The sea is the largest ecosystem on our planet and although it is the most inaccessible to us, we humans have also changed the seas extensively since the beginning of the Industrial Revolution. This change is now progressing faster than our knowledge, and "shifting baseline" describes the phenomenon that is now considered natural and normal, which a few years or decades ago was considered to have been changed and impoverished by man. In the meantime, our age is called the Anthropocene, because human action has become the determining factor on the planet.

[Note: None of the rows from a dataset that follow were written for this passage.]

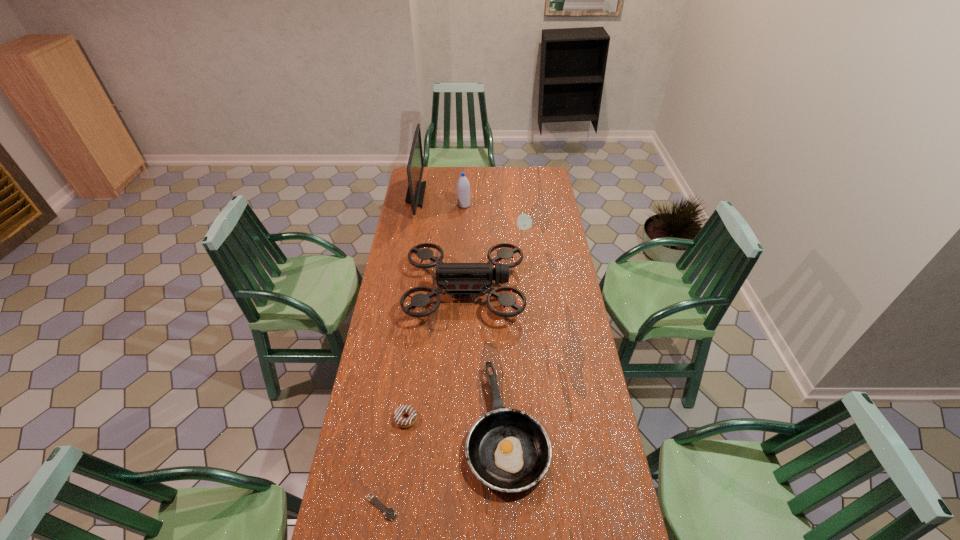 I want to click on watch present at the left edge, so click(x=389, y=513).

Find the location of `object at the far left corner`. object at the far left corner is located at coordinates (416, 189).

This screenshot has height=540, width=960. Find the location of `vacant space at the far edge of the desktop`. vacant space at the far edge of the desktop is located at coordinates (523, 187).

This screenshot has height=540, width=960. In the image, there is a desktop. Identify the location of free space at the left edge. (404, 389).

The height and width of the screenshot is (540, 960). In the image, there is a desktop. Identify the location of free space at the right edge. (569, 330).

The height and width of the screenshot is (540, 960). In order to click on vacant space in between the sixth tallest object and the fifth shortest object in this screenshot , I will do `click(436, 355)`.

At what (x,y) coordinates should I click in order to perform the action: click on vacant space that's between the tallest object and the shortest object. Please return your answer as a coordinate pair (x, y). This screenshot has width=960, height=540. Looking at the image, I should click on (398, 351).

What are the coordinates of `vacant point located between the third farthest object and the tallest object` in the screenshot? It's located at (469, 211).

The image size is (960, 540). What are the coordinates of `free space between the tallest object and the watch` in the screenshot? It's located at (398, 351).

This screenshot has height=540, width=960. In order to click on object that is the second closest to the shortest object in this screenshot , I will do `click(404, 409)`. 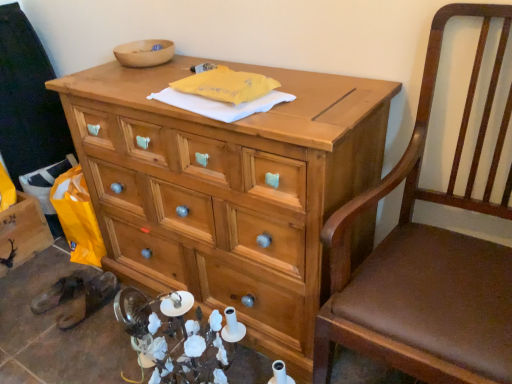 Question: From the image's perspective, is wooden bowl at upper center above or below natural wood desk at center?

Choices:
 (A) below
 (B) above

Answer: (B)

Question: Is wooden bowl at upper center wider or thinner than natural wood desk at center?

Choices:
 (A) thin
 (B) wide

Answer: (A)

Question: Considering the real-world distances, which object is farthest from the natural wood desk at center?

Choices:
 (A) wooden crate at lower left
 (B) wooden bowl at upper center
 (C) brown leather chair at right
 (D) brown leather sandals at lower left

Answer: (A)

Question: Which object is the farthest from the brown leather sandals at lower left?

Choices:
 (A) natural wood desk at center
 (B) brown leather chair at right
 (C) wooden crate at lower left
 (D) wooden bowl at upper center

Answer: (B) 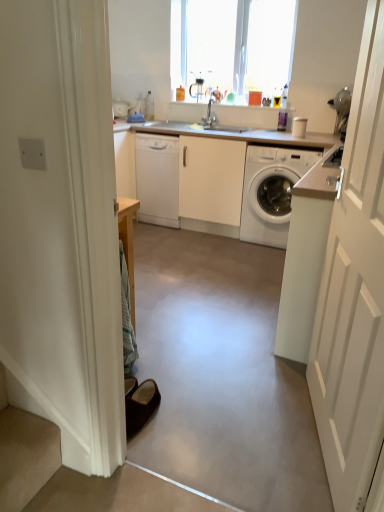 The width and height of the screenshot is (384, 512). Identify the location of transparent glass window at upper center. (231, 44).

Identify the location of white glossy countertop at center. (192, 174).

This screenshot has width=384, height=512. Describe the element at coordinates (209, 116) in the screenshot. I see `satin nickel faucet at center` at that location.

Locate an element on the screen. brown suede slippers at lower left is located at coordinates (140, 403).

Where is `white glossy washing machine at right`? This screenshot has width=384, height=512. white glossy washing machine at right is located at coordinates (271, 192).

At what (x,y) coordinates should I click in order to perform the action: click on transparent glass window at upper center. Please return your answer as a coordinate pair (x, y). The width and height of the screenshot is (384, 512). Looking at the image, I should click on (231, 44).

Is white glossy dishwasher at center inside white glossy washing machine at right?

Actually, white glossy dishwasher at center is outside white glossy washing machine at right.

Considering the positions of point (256, 193) and point (150, 149), is point (256, 193) closer or farther from the camera than point (150, 149)?

Clearly, point (256, 193) is closer to the camera than point (150, 149).

Is white glossy washing machine at right oriented towards white glossy dishwasher at center?

No, white glossy washing machine at right does not turn towards white glossy dishwasher at center.

Considering the relative sizes of white glossy washing machine at right and white glossy dishwasher at center in the image provided, is white glossy washing machine at right smaller than white glossy dishwasher at center?

No, white glossy washing machine at right is not smaller than white glossy dishwasher at center.

Can you confirm if brown suede slippers at lower left is positioned to the left of transparent glass window at upper center?

Correct, you'll find brown suede slippers at lower left to the left of transparent glass window at upper center.

Does point (142, 387) come in front of point (252, 55)?

That is True.

Identify the location of footwear to the left of transparent glass window at upper center. The width and height of the screenshot is (384, 512). (140, 403).

Between brown suede slippers at lower left and transparent glass window at upper center, which one has smaller width?

transparent glass window at upper center.

Which is less distant, (141,416) or (344,222)?

Point (141,416) is positioned farther from the camera compared to point (344,222).

Which object is positioned more to the left, brown suede slippers at lower left or white wooden door at right?

Positioned to the left is brown suede slippers at lower left.

Considering the relative sizes of brown suede slippers at lower left and white wooden door at right in the image provided, is brown suede slippers at lower left thinner than white wooden door at right?

No, brown suede slippers at lower left is not thinner than white wooden door at right.

Is point (282, 223) closer to camera compared to point (360, 279)?

No.

Is white glossy washing machine at right spatially inside white wooden door at right, or outside of it?

white glossy washing machine at right is spatially situated outside white wooden door at right.

Is white glossy washing machine at right at the right side of white wooden door at right?

Indeed, white glossy washing machine at right is positioned on the right side of white wooden door at right.

From the image's perspective, is white glossy washing machine at right on white wooden door at right?

Indeed, from the image's perspective, white glossy washing machine at right is shown above white wooden door at right.

From a real-world perspective, is transparent glass window at upper center above or below white wooden door at right?

Clearly, from a real-world perspective, transparent glass window at upper center is above white wooden door at right.

The height and width of the screenshot is (512, 384). I want to click on door located below the transparent glass window at upper center (from the image's perspective), so click(x=354, y=292).

Consider the image. Measure the distance from transparent glass window at upper center to white wooden door at right.

2.89 meters.

From the image's perspective, which one is positioned lower, transparent glass window at upper center or white wooden door at right?

white wooden door at right is shown below in the image.

Would you say satin nickel faucet at center is inside or outside transparent glass window at upper center?

satin nickel faucet at center cannot be found inside transparent glass window at upper center.

Is there a large distance between satin nickel faucet at center and transparent glass window at upper center?

No, there isn't a large distance between satin nickel faucet at center and transparent glass window at upper center.

Is satin nickel faucet at center taller than transparent glass window at upper center?

No, satin nickel faucet at center is not taller than transparent glass window at upper center.

From a real-world perspective, is smooth concrete floor at center positioned over transparent glass window at upper center based on gravity?

No.

Which is more to the left, smooth concrete floor at center or transparent glass window at upper center?

smooth concrete floor at center is more to the left.

Considering the sizes of objects smooth concrete floor at center and transparent glass window at upper center in the image provided, who is wider, smooth concrete floor at center or transparent glass window at upper center?

smooth concrete floor at center is wider.

Find the location of a particular element. The width and height of the screenshot is (384, 512). washing machine below the white glossy dishwasher at center (from the image's perspective) is located at coordinates (271, 192).

Find the location of a particular element. This screenshot has height=512, width=384. footwear that is in front of the transparent glass window at upper center is located at coordinates (140, 403).

Looking at the image, which one is located further to satin nickel faucet at center, white glossy dishwasher at center or brown suede slippers at lower left?

Based on the image, brown suede slippers at lower left appears to be further to satin nickel faucet at center.

Considering their positions, is white glossy washing machine at right positioned closer to white glossy dishwasher at center than white glossy countertop at center?

Based on the image, white glossy countertop at center appears to be nearer to white glossy dishwasher at center.

When comparing their distances from transparent glass window at upper center, does brown suede slippers at lower left or white glossy washing machine at right seem closer?

white glossy washing machine at right is closer to transparent glass window at upper center.

When comparing their distances from satin nickel faucet at center, does white glossy washing machine at right or brown suede slippers at lower left seem further?

brown suede slippers at lower left lies further to satin nickel faucet at center than the other object.

Considering their positions, is white glossy countertop at center positioned further to white glossy dishwasher at center than white glossy washing machine at right?

white glossy washing machine at right.

In the scene shown: When comparing their distances from white glossy dishwasher at center, does white glossy washing machine at right or satin nickel faucet at center seem further?

Based on the image, white glossy washing machine at right appears to be further to white glossy dishwasher at center.

Based on the photo, when comparing their distances from smooth concrete floor at center, does white glossy countertop at center or white glossy washing machine at right seem further?

white glossy countertop at center is positioned further to the anchor smooth concrete floor at center.

When comparing their distances from transparent glass window at upper center, does brown suede slippers at lower left or satin nickel faucet at center seem further?

brown suede slippers at lower left is positioned further to the anchor transparent glass window at upper center.

At what (x,y) coordinates should I click in order to perform the action: click on counter top that lies between transparent glass window at upper center and white glossy washing machine at right from top to bottom. Please return your answer as a coordinate pair (x, y). Looking at the image, I should click on (192, 174).

In order to click on counter top located between brown suede slippers at lower left and white glossy washing machine at right in the depth direction in this screenshot , I will do `click(192, 174)`.

You are a GUI agent. You are given a task and a screenshot of the screen. Output one action in this format:
    pyautogui.click(x=<x>, y=<y>)
    Task: Click on the footwear between white wooden door at right and white glossy washing machine at right along the z-axis
    Image resolution: width=384 pixels, height=512 pixels.
    Given the screenshot: What is the action you would take?
    pyautogui.click(x=140, y=403)

Locate an element on the screen. This screenshot has width=384, height=512. concrete between white wooden door at right and transparent glass window at upper center along the z-axis is located at coordinates (222, 374). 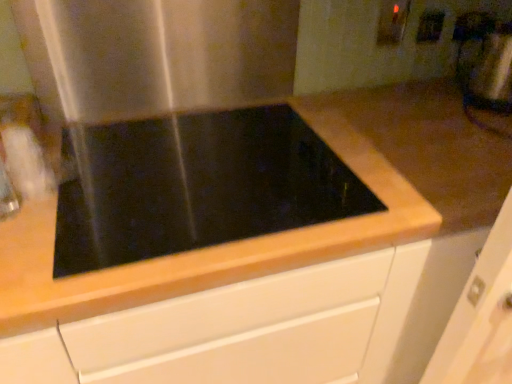 Question: Would you say matte white electric outlet at upper right, which is the 2th electric outlet from right to left, is to the left or to the right of black glass cooktop at center in the picture?

Choices:
 (A) left
 (B) right

Answer: (B)

Question: In terms of height, does matte white electric outlet at upper right, which is the 2th electric outlet from right to left, look taller or shorter compared to black glass cooktop at center?

Choices:
 (A) short
 (B) tall

Answer: (B)

Question: Estimate the real-world distances between objects in this image. Which object is closer to the metallic silver blender at upper right?

Choices:
 (A) white plastic electric outlet at upper right, the first electric outlet from the right
 (B) stainless steel at upper left
 (C) black glass cooktop at center
 (D) matte white electric outlet at upper right, which is the 2th electric outlet from right to left

Answer: (A)

Question: Which is nearer to the metallic silver blender at upper right?

Choices:
 (A) white plastic electric outlet at upper right, the first electric outlet from the right
 (B) black glass cooktop at center
 (C) stainless steel at upper left
 (D) matte white electric outlet at upper right, which is the 1th electric outlet from left to right

Answer: (A) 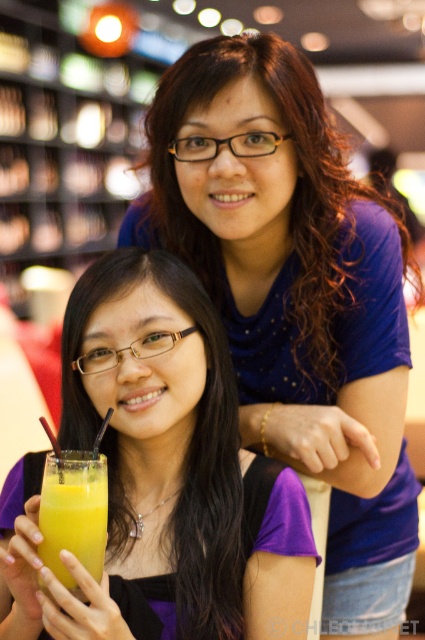 From the picture: You are a photographer trying to capture a closeup of the orange juice at lower left without the purple matte shirt at center overlapping. Given their sizes, is this feasible?

The purple matte shirt at center is wider than the orange juice at lower left. Since the shirt is wider, it might still block the view of the orange juice even if positioned to the side, making it challenging to avoid overlap without moving the shirt or the juice.

You are a photographer trying to capture a closeup of the orange juice at lower left without the purple matte shirt at center overlapping. Can you adjust your camera angle to achieve this?

The purple matte shirt at center is bigger than orange juice at lower left, so adjusting the camera angle to focus on the orange juice at lower left while avoiding the larger purple matte shirt at center might be possible by moving the camera position slightly to the side or tilting it downward.

You are a photographer adjusting the focus of your camera. The camera currently focuses on the point at coordinates point (294, 298). According to the scene description, what object is the camera focused on?

The camera is focused on the matte blue shirt at upper center marked by point (294, 298). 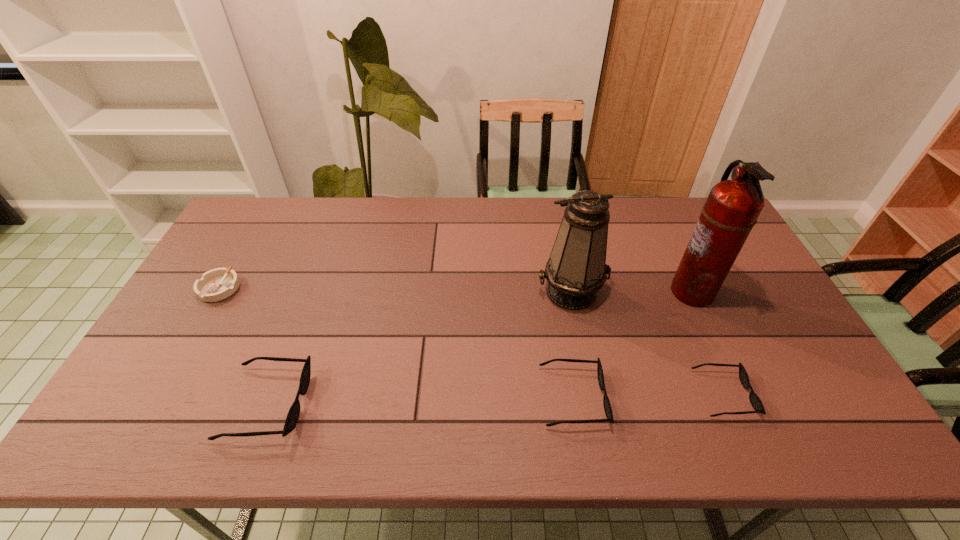 In order to click on vacant space located on the front-facing side of the rightmost sunglasses in this screenshot , I will do `click(793, 394)`.

The image size is (960, 540). I want to click on free space located on the right of the oil lamp, so click(670, 292).

Identify the location of free space located 0.270m on the side of the tallest object with the handle and hose. This screenshot has height=540, width=960. (580, 291).

Find the location of `vacant area located 0.190m on the side of the tallest object with the handle and hose`. vacant area located 0.190m on the side of the tallest object with the handle and hose is located at coordinates (607, 291).

Locate an element on the screen. free region located on the side of the tallest object with the handle and hose is located at coordinates (640, 291).

Identify the location of free spot located 0.180m on the back of the leftmost object. (250, 236).

At what (x,y) coordinates should I click in order to perform the action: click on object located in the left edge section of the desktop. Please return your answer as a coordinate pair (x, y). This screenshot has height=540, width=960. Looking at the image, I should click on (217, 284).

This screenshot has height=540, width=960. I want to click on object located in the right edge section of the desktop, so click(x=732, y=208).

In order to click on free space at the far edge of the desktop in this screenshot , I will do `click(357, 225)`.

You are a GUI agent. You are given a task and a screenshot of the screen. Output one action in this format:
    pyautogui.click(x=<x>, y=<y>)
    Task: Click on the vacant region at the near edge of the desktop
    Image resolution: width=960 pixels, height=540 pixels.
    Given the screenshot: What is the action you would take?
    pyautogui.click(x=623, y=388) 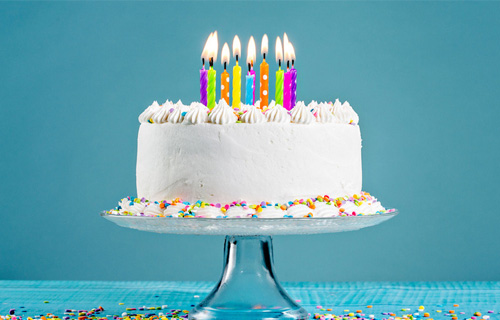 Identify the location of birthday candle. (199, 83), (208, 91), (224, 88), (234, 90), (247, 90), (254, 81), (264, 81), (275, 84), (285, 91), (292, 89). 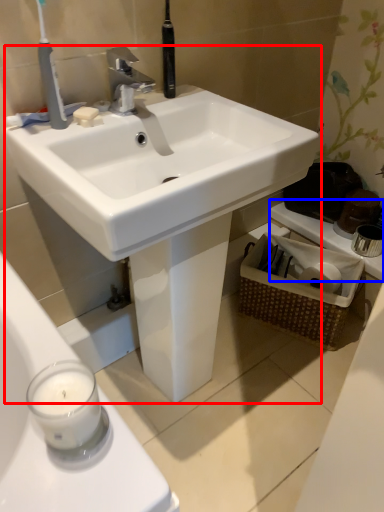 Question: Among these objects, which one is nearest to the camera, sink (highlighted by a red box) or counter top (highlighted by a blue box)?

Choices:
 (A) sink
 (B) counter top

Answer: (A) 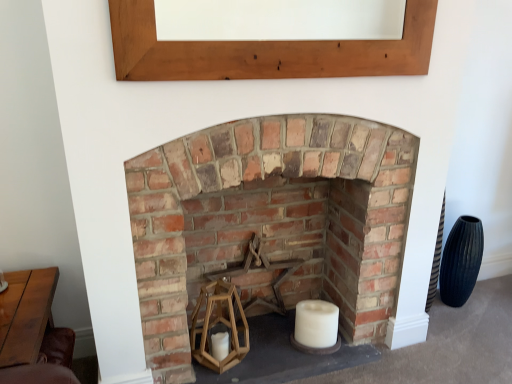 Question: Can you see wooden at center touching white matte candle at center?

Choices:
 (A) yes
 (B) no

Answer: (B)

Question: Considering the relative sizes of wooden at center and white matte candle at center in the image provided, is wooden at center shorter than white matte candle at center?

Choices:
 (A) yes
 (B) no

Answer: (B)

Question: From a real-world perspective, is wooden at center beneath white matte candle at center?

Choices:
 (A) no
 (B) yes

Answer: (A)

Question: Considering the relative sizes of wooden at center and white matte candle at center in the image provided, is wooden at center thinner than white matte candle at center?

Choices:
 (A) yes
 (B) no

Answer: (A)

Question: Considering the relative positions of wooden at center and white matte candle at center in the image provided, is wooden at center to the right of white matte candle at center from the viewer's perspective?

Choices:
 (A) no
 (B) yes

Answer: (A)

Question: From a real-world perspective, relative to rustic brick fireplace at center, is light brown wood at upper center vertically above or below?

Choices:
 (A) above
 (B) below

Answer: (A)

Question: Is light brown wood at upper center in front of or behind rustic brick fireplace at center in the image?

Choices:
 (A) front
 (B) behind

Answer: (A)

Question: Is point (121, 44) positioned closer to the camera than point (159, 286)?

Choices:
 (A) farther
 (B) closer

Answer: (B)

Question: Is light brown wood at upper center wider or thinner than rustic brick fireplace at center?

Choices:
 (A) wide
 (B) thin

Answer: (B)

Question: From a real-world perspective, is wooden table at lower left physically located above or below light brown wood at upper center?

Choices:
 (A) above
 (B) below

Answer: (B)

Question: From the image's perspective, is wooden table at lower left above or below light brown wood at upper center?

Choices:
 (A) below
 (B) above

Answer: (A)

Question: Is wooden table at lower left in front of or behind light brown wood at upper center in the image?

Choices:
 (A) front
 (B) behind

Answer: (A)

Question: In terms of width, does wooden table at lower left look wider or thinner when compared to light brown wood at upper center?

Choices:
 (A) wide
 (B) thin

Answer: (A)

Question: Is wooden at center bigger or smaller than rustic brick fireplace at center?

Choices:
 (A) small
 (B) big

Answer: (A)

Question: Would you say wooden at center is to the left or to the right of rustic brick fireplace at center in the picture?

Choices:
 (A) left
 (B) right

Answer: (A) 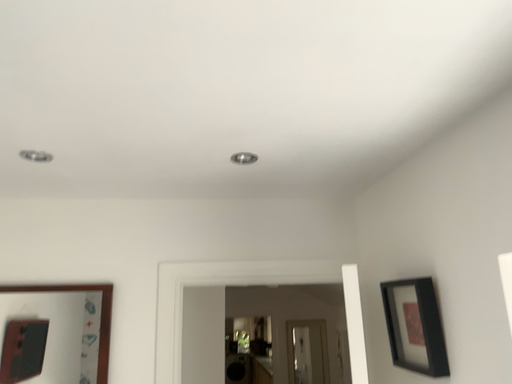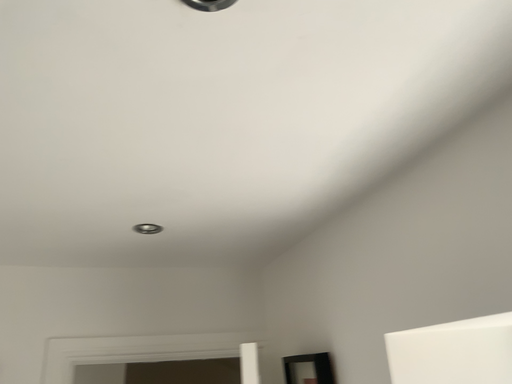 Question: Which way did the camera rotate in the video?

Choices:
 (A) rotated upward
 (B) rotated downward

Answer: (A) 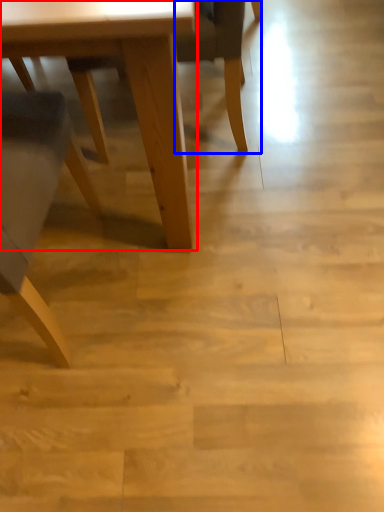 Question: Which object appears closest to the camera in this image, table (highlighted by a red box) or chair (highlighted by a blue box)?

Choices:
 (A) table
 (B) chair

Answer: (A) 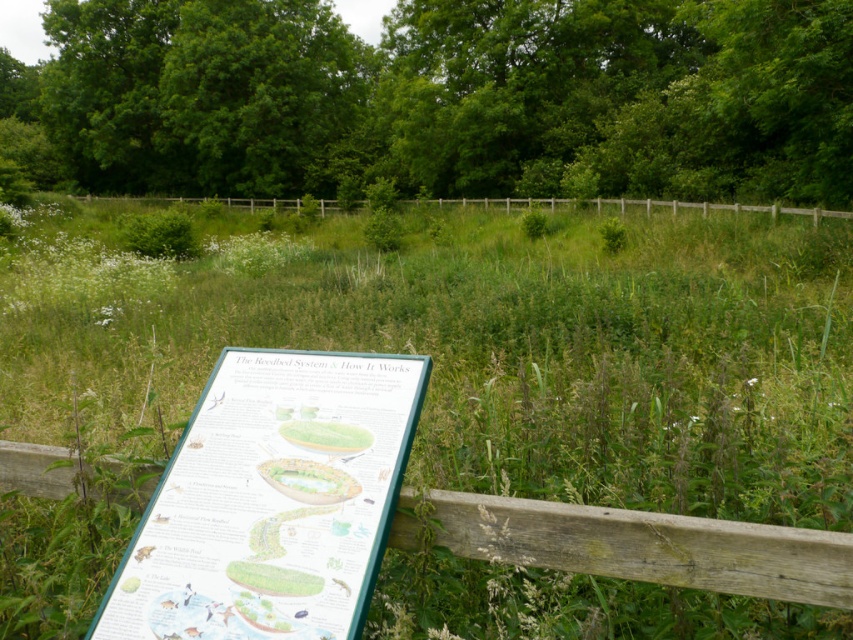 Does point (59, 76) come closer to viewer compared to point (212, 160)?

No, it is behind (212, 160).

Is the position of green leafy tree at center less distant than that of green leafy tree at upper left?

Yes, it is.

From the picture: Who is more distant from viewer, (328, 156) or (199, 102)?

The point (328, 156) is behind.

This screenshot has height=640, width=853. Identify the location of green leafy tree at center. (444, 99).

Does green leafy tree at center have a lesser width compared to green plastic sign at center?

No.

Between point (515, 44) and point (207, 541), which one is positioned behind?

The point (515, 44) is behind.

At what (x,y) coordinates should I click in order to perform the action: click on green leafy tree at center. Please return your answer as a coordinate pair (x, y). This screenshot has height=640, width=853. Looking at the image, I should click on (444, 99).

Is green grassy at center to the left of wooden fence at center from the viewer's perspective?

Incorrect, green grassy at center is not on the left side of wooden fence at center.

Does green grassy at center appear over wooden fence at center?

Actually, green grassy at center is below wooden fence at center.

Describe the element at coordinates (439, 362) in the screenshot. This screenshot has width=853, height=640. I see `green grassy at center` at that location.

Identify the location of green grassy at center. The height and width of the screenshot is (640, 853). (439, 362). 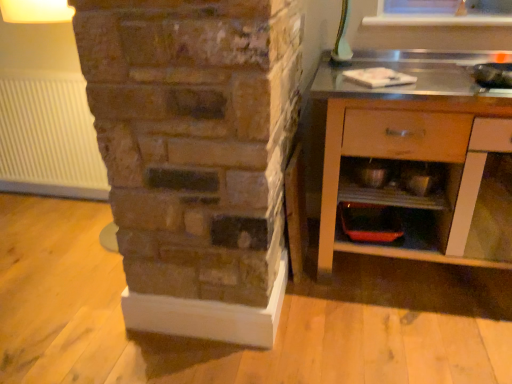 This screenshot has height=384, width=512. I want to click on free spot in front of wooden cabinet at right, so click(421, 335). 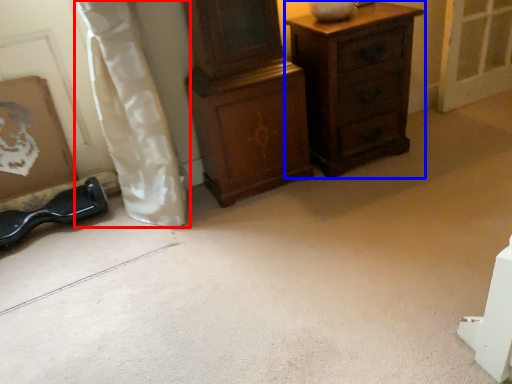 Question: Which point is closer to the camera, curtain (highlighted by a red box) or chest of drawers (highlighted by a blue box)?

Choices:
 (A) curtain
 (B) chest of drawers

Answer: (A)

All systems, ecological, economic as well as social and cultural, are subject to the same major trends of acceleration, degradation, centralization and impoverishment. The Anthropocene is the age of eutrophication and extinction of species, landscapes, cultures, languages and entire ecosystems.
Our themes are also themes of understanding this loss. But at its core is the question of what we can do to reverse this trend.
The answers are clues to paths into a world of diversity, structural richness, beauty, empathy and perspectives for many.
All themes are interwoven, just as everything on earth is interwoven. The demarcations are therefore sometimes somewhat arbitrary, other cuts are just as correct. But what remains decisive is that no matter how the point of view is chosen, there are always similar problem descriptions, similar causes, similar pseudo solutions and fundamentally different approaches to a long-term sustainable solution.